According to Italian prosecutors $466m of that sum was then laundered through bureau de change and passed on to the then president, Goodluck Jonathan, and members of his government.
The new cache of documents have exposed the extent to which Shell knew about the nature of the deal.
“Etete can smell the money”, a Shell senior business advisor, Guy Colegate wrote to Guy Outen, an executive vice president in one newly uncovered email.
“If, at nearly 70 years old he does turn his nose up at 1.2 bill he is completely certifiable and we should then probably hold out until nature takes its course with him. But think he knows its his for the taking,” Mr Colegate went on.
In a June 2010 email to Peter Robinson, vice president for sub Saharan Africa, Mr Colegate wrote: “Etete claims he has shown (though not copied) a letter from President reiterating Malabu’s 11pc equity/contract “award”. This letter [is] clearly an attempt to deliver significant revenues to GLJ [Goodluck Jonathan] as part of any transaction.”
Another Shell man, former MI6 agent John Copleston, sent an email to several senior colleagues that read: “Saw my Delta man. 245. He spoke to Mrs E[tete] this morning. She says E claims he will only get 40m of the 300m we offering – rest goes in paying people off.”

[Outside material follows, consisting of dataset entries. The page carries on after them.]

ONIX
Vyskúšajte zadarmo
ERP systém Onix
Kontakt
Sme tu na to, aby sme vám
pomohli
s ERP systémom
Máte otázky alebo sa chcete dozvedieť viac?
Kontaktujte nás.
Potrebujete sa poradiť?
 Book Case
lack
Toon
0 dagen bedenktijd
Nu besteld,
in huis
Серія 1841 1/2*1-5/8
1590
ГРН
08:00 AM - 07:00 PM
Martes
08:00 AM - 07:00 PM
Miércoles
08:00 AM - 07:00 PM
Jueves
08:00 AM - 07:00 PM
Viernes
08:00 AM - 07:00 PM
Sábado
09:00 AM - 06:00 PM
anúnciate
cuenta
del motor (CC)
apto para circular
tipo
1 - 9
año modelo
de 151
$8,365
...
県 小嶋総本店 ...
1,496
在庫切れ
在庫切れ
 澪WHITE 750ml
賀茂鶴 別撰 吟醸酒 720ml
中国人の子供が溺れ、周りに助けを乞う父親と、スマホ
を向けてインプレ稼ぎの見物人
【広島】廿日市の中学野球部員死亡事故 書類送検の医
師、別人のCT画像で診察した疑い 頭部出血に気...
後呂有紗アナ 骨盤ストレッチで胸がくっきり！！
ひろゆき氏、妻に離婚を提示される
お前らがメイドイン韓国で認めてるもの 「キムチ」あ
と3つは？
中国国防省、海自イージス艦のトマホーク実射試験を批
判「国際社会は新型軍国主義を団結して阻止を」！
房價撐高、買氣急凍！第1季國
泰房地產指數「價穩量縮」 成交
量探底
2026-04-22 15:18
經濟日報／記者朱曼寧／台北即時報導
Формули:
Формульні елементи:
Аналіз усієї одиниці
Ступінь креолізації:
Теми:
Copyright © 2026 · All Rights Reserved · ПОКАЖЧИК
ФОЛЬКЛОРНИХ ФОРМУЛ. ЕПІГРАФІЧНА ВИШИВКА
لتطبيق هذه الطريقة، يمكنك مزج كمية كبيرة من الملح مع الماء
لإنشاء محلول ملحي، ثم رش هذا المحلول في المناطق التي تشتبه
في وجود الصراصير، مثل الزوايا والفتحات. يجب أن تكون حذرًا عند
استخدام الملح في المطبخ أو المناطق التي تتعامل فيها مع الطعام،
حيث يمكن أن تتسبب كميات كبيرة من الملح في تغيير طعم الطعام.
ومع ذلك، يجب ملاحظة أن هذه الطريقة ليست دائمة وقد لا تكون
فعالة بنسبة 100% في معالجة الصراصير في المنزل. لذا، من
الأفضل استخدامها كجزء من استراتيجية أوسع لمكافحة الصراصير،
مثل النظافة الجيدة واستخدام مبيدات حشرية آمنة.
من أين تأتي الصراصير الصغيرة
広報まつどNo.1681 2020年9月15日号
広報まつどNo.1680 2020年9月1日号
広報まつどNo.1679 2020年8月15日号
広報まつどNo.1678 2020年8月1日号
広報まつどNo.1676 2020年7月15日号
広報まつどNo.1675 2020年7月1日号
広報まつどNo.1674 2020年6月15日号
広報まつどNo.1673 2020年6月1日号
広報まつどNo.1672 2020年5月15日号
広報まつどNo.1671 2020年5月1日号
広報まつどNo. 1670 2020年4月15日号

Mr Robinson later confirmed that he was aware the money was to be paid to Malabu OIl and Gas. He told colleagues: “ENI will pay on behalf of itself and SNEPCO [a Shell subsidiary], an amount of $1.09 bln ($1.3bln less signature bonus) into a second escrow. This will be used by the FGN [Federal Government of Nigeria] to settle all claims from Malabu.”

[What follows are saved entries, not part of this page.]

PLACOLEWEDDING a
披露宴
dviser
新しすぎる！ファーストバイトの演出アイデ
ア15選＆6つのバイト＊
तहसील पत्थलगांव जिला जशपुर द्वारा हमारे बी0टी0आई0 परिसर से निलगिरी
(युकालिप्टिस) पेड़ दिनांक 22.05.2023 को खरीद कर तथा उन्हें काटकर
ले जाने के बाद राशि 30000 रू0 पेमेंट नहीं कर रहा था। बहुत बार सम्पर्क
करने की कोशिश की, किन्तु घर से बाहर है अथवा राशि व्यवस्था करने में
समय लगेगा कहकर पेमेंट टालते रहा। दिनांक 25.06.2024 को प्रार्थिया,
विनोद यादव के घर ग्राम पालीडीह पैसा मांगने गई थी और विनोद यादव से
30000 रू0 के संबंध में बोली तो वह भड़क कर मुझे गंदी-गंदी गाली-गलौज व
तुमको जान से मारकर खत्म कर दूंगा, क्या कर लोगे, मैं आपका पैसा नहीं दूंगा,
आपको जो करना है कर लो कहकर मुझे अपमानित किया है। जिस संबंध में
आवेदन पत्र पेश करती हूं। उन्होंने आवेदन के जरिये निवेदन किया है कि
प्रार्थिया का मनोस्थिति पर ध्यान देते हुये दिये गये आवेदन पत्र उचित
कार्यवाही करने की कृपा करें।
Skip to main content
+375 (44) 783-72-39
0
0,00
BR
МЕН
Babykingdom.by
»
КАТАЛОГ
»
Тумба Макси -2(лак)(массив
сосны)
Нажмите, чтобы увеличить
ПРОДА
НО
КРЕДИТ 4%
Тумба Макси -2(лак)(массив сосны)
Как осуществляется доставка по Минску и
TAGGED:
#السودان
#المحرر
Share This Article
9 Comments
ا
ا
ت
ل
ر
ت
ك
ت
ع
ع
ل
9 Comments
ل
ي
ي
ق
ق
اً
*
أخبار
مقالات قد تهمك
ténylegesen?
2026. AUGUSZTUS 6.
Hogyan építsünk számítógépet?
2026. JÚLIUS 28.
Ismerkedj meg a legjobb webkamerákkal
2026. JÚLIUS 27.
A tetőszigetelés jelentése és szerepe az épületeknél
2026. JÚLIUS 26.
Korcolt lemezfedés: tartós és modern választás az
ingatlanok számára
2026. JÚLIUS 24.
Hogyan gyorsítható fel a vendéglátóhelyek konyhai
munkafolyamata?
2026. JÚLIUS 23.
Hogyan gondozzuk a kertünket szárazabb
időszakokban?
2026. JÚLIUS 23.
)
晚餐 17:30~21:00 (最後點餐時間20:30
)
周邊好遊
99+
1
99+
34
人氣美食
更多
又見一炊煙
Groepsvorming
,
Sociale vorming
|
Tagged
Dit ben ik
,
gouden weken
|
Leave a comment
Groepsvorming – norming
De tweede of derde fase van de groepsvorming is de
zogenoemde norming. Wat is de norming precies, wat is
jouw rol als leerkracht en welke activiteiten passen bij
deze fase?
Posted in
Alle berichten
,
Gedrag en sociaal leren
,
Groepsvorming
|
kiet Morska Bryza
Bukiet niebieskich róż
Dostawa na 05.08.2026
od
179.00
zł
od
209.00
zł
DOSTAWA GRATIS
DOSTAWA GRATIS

Members of Shell’s legal team expressed concern about the structure of the deal to the highest level of the company in 2010, a year before it went ahead. In an email to then-chief executive Peter Voser and executive board member Malcolm Brindred, Shell’s legal director Beat Hass described the proposal as “the least bad of all options”.
He added: “Many legal risks remain, and I share Simon [Henry, chief financial officer]’s concerns, particularly the risk of an unknown third party participant and difficulties with securing future cash contributions.
“Nevertheless, speaking for Shell Legal, we will do everything Within our control to bring this painful matter to a satisfactory conclusion.”
Simon Henry later acknowledged that the Nigerian government would receive “no money at all” for the valuable oil field.
In a February 2016 telephone exchange covertly recorded by Dutch authorities, Shell’s current chief executive, Ben van Beurden, appeared to brush off the significance of the discussions of bribery, describing them as “just pub talk”.
“There was apparently some loose chatter between people from the team, particularly the people that we hired from MI6 who must have said things like, “Well, yeah, you know, I wonder who gets a pay-off here and whatever”, so it’s unhelpful email exchanges.
“It’s, it’s … I haven’t seen them but apparently they were judged to be, you know, just pub talk in emails which was stupid. But nevertheless it’s there.”
Mr van Beurden was not chief executive at the time of the OPL245 deal.